** Exercise aim **
Starting from the line that contains "rảnh hơn, họ", output every remaining line of the records below exactly as it appears, that line and the last one included.

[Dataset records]
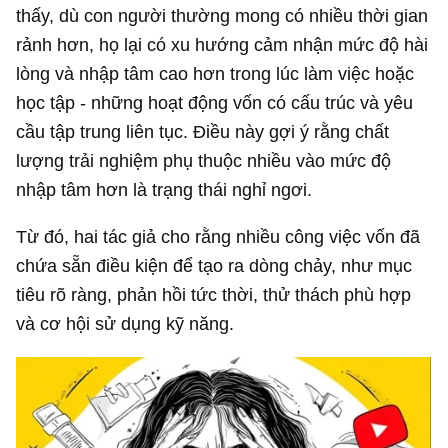
thấy, dù con người thường mong có nhiều thời gian
rảnh hơn, họ lại có xu hướng cảm nhận mức độ hài
lòng và nhập tâm cao hơn trong lúc làm việc hoặc
học tập - những hoạt động vốn có cấu trúc và yêu
cầu tập trung liên tục. Điều này gợi ý rằng chất
lượng trải nghiệm phụ thuộc nhiều vào mức độ
nhập tâm hơn là trạng thái nghỉ ngơi.
Từ đó, hai tác giả cho rằng nhiều công việc vốn đã
chứa sẵn điều kiện để tạo ra dòng chảy, như mục
tiêu rõ ràng, phản hồi tức thời, thử thách phù hợp
và cơ hội sử dụng kỹ năng.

** Written response **
rảnh hơn, họ lại có xu hướng cảm nhận mức độ hài
lòng và nhập tâm cao hơn trong lúc làm việc hoặc
học tập - những hoạt động vốn có cấu trúc và yêu
cầu tập trung liên tục. Điều này gợi ý rằng chất
lượng trải nghiệm phụ thuộc nhiều vào mức độ
nhập tâm hơn là trạng thái nghỉ ngơi.
Từ đó, hai tác giả cho rằng nhiều công việc vốn đã
chứa sẵn điều kiện để tạo ra dòng chảy, như mục
tiêu rõ ràng, phản hồi tức thời, thử thách phù hợp
và cơ hội sử dụng kỹ năng.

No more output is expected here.